MFSM: Chinese-English sentence alignment based on multi- feature self-attention mechanism fusion
MFSM: Chinese-English sentence alignment based on multi- feature self-attention mechanism fusion
Blog Article
Bilingual parallel corpora is a very important basic resource in the research field of natural language processing based on statistics.There are cross alignment and empty alignment in Chinese-English bilingual text, it is easy to affect the effect of Chinese-English sentence alignment.Therefore, we propose a novel Chinese-English sentence alignment method based on multi-feature self-attention mechanism fusion.
First, the long features of Chinese-English bilingual sentences are integrated into the Glove word vector.Then bidirectional gated recurrent unit is used to encode the feature word vector nacrack.com to obtain more fine-grained sentence local information.Second, the interactive attention mechanism is introduced to extract global information in bilingual sentences to ensure the effective use of contextual semantic features.

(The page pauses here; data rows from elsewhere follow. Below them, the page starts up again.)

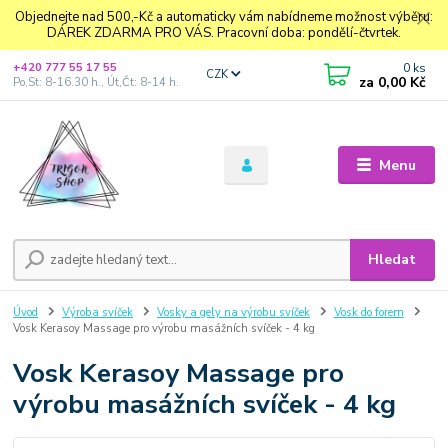
Objednejte nad 500,-Kč a automaticky vám nabídneme možnost výběru:
DÁREK ZDARMA PRO VÁS. Pracovní doba: pondělí-čtvrtek.
0
ks
+420 777 55 17 55
CZK
za
0,00 Kč
Po,St: 8-16.30 h., Út,Čt: 8-14 h.
Menu
Hledat
Úvod
Výroba svíček
Vosky a gely na výrobu svíček
Vosk do forem
Vosk Kerasoy Massage pro výrobu masážních svíček - 4 kg
Vosk Kerasoy Massage pro
výrobu masážních svíček - 4 kg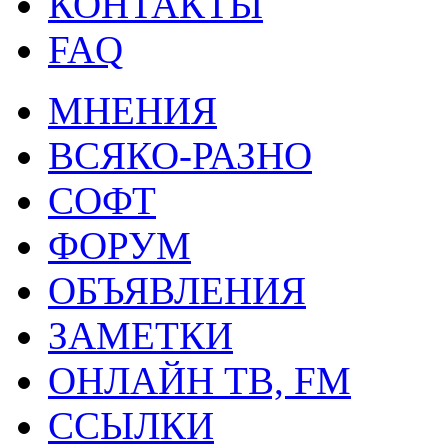
КОНТАКТЫ
FAQ
МНЕНИЯ
ВСЯКО-РАЗНО
СОФТ
ФОРУМ
ОБЪЯВЛЕНИЯ
ЗАМЕТКИ
ОНЛАЙН ТВ, FM
ССЫЛКИ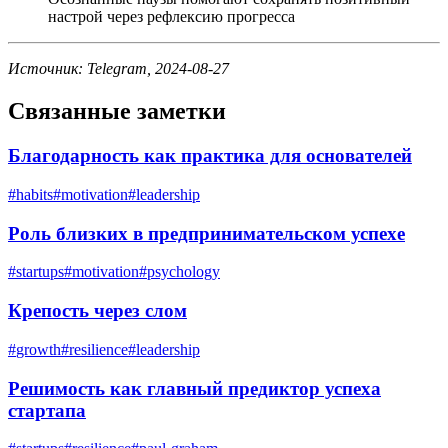
настрой через рефлексию прогресса
Источник: Telegram, 2024-08-27
Связанные заметки
Благодарность как практика для основателей
#
habits
#
motivation
#
leadership
Роль близких в предпринимательском успехе
#
startups
#
motivation
#
psychology
Крепость через слом
#
growth
#
resilience
#
leadership
Решимость как главный предиктор успеха
стартапа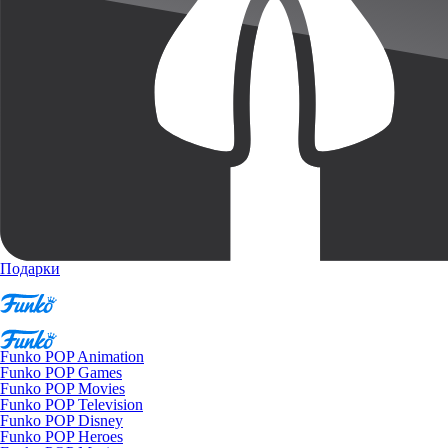
Подарки
Funko POP Animation
Funko POP Games
Funko POP Movies
Funko POP Television
Funko POP Disney
Funko POP Heroes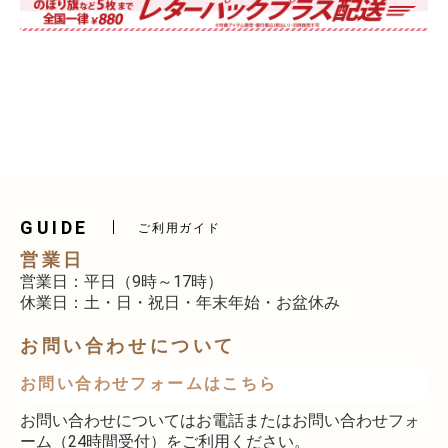
GUIDE
ご利用ガイド
営業日
営業日：平日（9時～17時）
休業日：土・日・祝日・年末年始・お盆休み
お問い合わせについて
お問い合わせフォームはこちら
お問い合わせについてはお電話またはお問い合わせフォ
ーム（24時間受付）をご利用ください。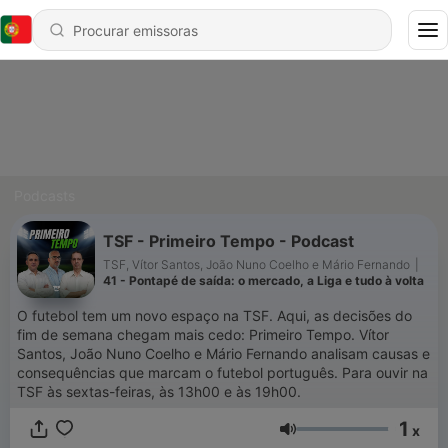
Podcasts
TSF - Primeiro Tempo - Podcast
TSF, Vítor Santos, João Nuno Coelho e Mário Fernando
|
41 - Pontapé de saída: o mercado, a Liga e tudo à volta
O futebol tem um novo espaço na TSF. Aqui, as decisões do
fim de semana chegam mais cedo: Primeiro Tempo. Vítor
Santos, João Nuno Coelho e Mário Fernando analisam causas e
consequências que marcam o futebol português. Para ouvir na
TSF às sextas-feiras, às 13h00 e às 19h00.
1
x
Volume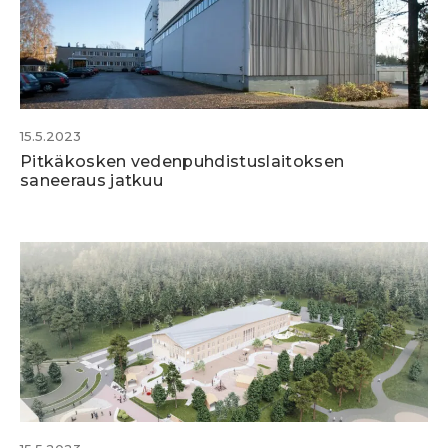
15.5.2023
Pitkäkosken vedenpuhdistuslaitoksen
saneeraus jatkuu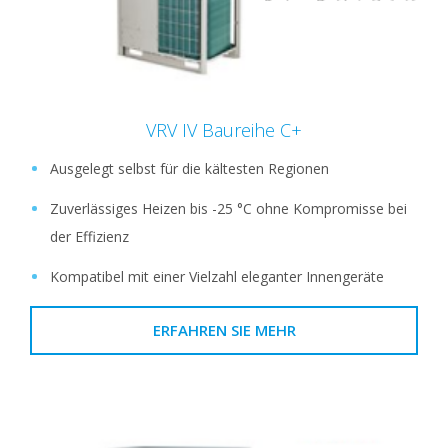
VRV IV Baureihe C+
Ausgelegt selbst für die kältesten Regionen
Zuverlässiges Heizen bis -25 °C ohne Kompromisse bei
der Effizienz
Kompatibel mit einer Vielzahl eleganter Innengeräte
ERFAHREN SIE MEHR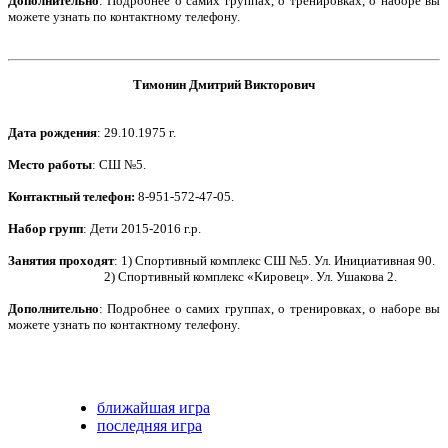
Дополнительно
:
Подробнее о самих группах, о тренировках, о наборе вы
можете узнать по контактному телефону.
Тимонин Дмитрий Викторович
Дата рождения
: 29.10.1975 г.
Место работы
: СШ №5.
Контактный телефон
:
8-951-572-47-05.
Набор групп
: Дети 2015-2016 г.р.
Занятия проходят
: 1) Спортивный комплекс СШ №5. Ул. Инициативная 90.
2) Спортивный комплекс «Кировец». Ул. Ушакова 2.
Дополнительно
: Подробнее о самих группах, о тренировках, о наборе вы
можете узнать по контактному телефону.
ближайшая игра
последняя игра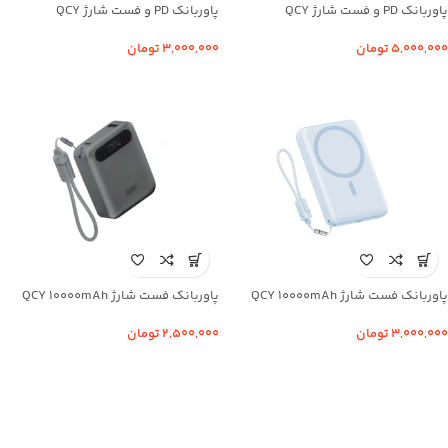
پاوربانک PD و فست شارژ QCY
پاوربانک PD و فست شارژ QCY
20000mAh مدل PB20A 45W
10000mAh مدل PB10C 35W
۵,۰۰۰,۰۰۰
تومان
۳,۰۰۰,۰۰۰
تومان
پاوربانک فست شارژ QCY 10000mAh
پاوربانک فست شارژ QCY 10000mAh
مدل PBW10A 22.5W
مدل PB10D 22.5W
۳,۰۰۰,۰۰۰
تومان
۲,۵۰۰,۰۰۰
تومان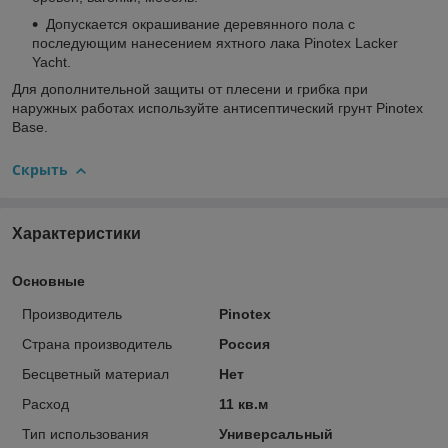
Допускается окрашивание деревянного пола с
последующим нанесением яхтного лака Pinotex Lacker
Yacht.
Для дополнительной защиты от плесени и грибка при
наружных работах используйте антисептический грунт Pinotex
Base.
Скрыть
Характеристики
Основные
Производитель
Pinotex
Страна производитель
Россия
Бесцветный материал
Нет
Расход
11 кв.м
Тип использования
Универсальный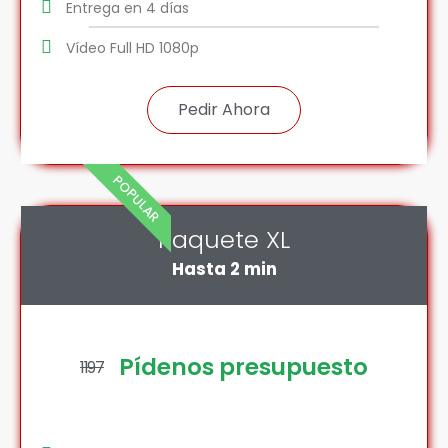
Entrega en 4 días
Vídeo Full HD 1080p
Pedir Ahora
POPULAR
Paquete XL
Hasta 2 min
Pídenos presupuesto
1197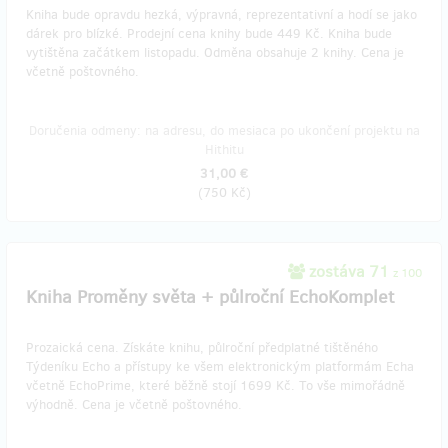
Kniha bude opravdu hezká, výpravná, reprezentativní a hodí se jako
dárek pro blízké. Prodejní cena knihy bude 449 Kč. Kniha bude
vytištěna začátkem listopadu. Odměna obsahuje 2 knihy. Cena je
včetně poštovného.
Doručenia odmeny: na adresu, do mesiaca po ukončení projektu na
Hithitu
31,00 €
(
750 Kč
)
zostáva 71
z 100
Kniha Proměny světa + půlroční EchoKomplet
Prozaická cena. Získáte knihu, půlroční předplatné tištěného
Týdeníku Echo a přístupy ke všem elektronickým platformám Echa
včetně EchoPrime, které běžně stojí 1699 Kč. To vše mimořádně
výhodně. Cena je včetně poštovného.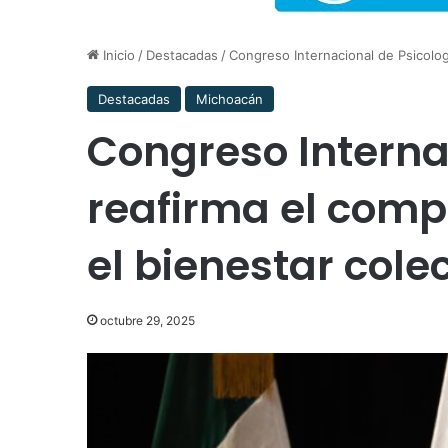
Inicio
/
Destacadas
/
Congreso Internacional de Psicolog
Destacadas
Michoacán
Congreso Interna
reafirma el com
el bienestar colec
octubre 29, 2025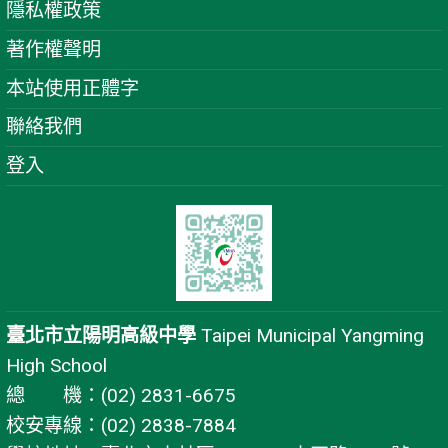
隱私權政策
著作權聲明
本站使用正體字
聯絡我們
登入
臺北市立陽明高級中學
Taipei Municipal Yangming
High School
總 機：(02) 2831-6675
校安專線：(02) 2838-7884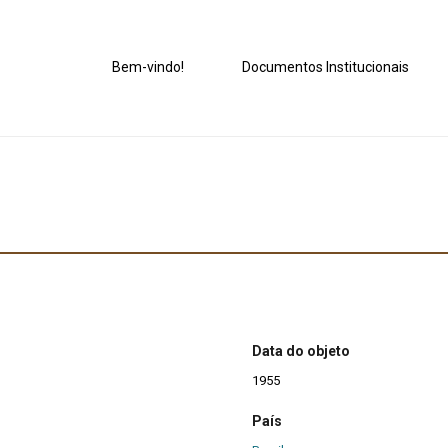
Bem-vindo!
Documentos Institucionais
Data do objeto
1955
País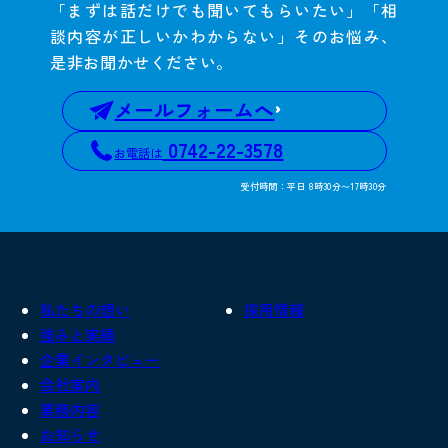
「まずは話だけでも聞いてもらいたい」「相
談内容が正しいかわからない」そのお悩み、
是非お聞かせください。
メールフォームへ
0742-22-3578
お電話は
受付時間：平日 8時30分〜17時30分
私たちの想い
採用情報
強みと実績
企業インタビュー
会社案内
業務内容
お知らせ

Finally, the Kuhn-Munkres (KM) algorithm is introduced on the basis of multi-layer perceptron, which can deal with non-monotonic aligned text and improve the generalization ability of the model.Experiments show that, the F index with the proposed method exceeds 90%, the proposed method can effectively improve the correct 3m speedglas 9002nc rate and recall rate of sentence alignment, and improve the construction efficiency of Chinese-English parallel corpora.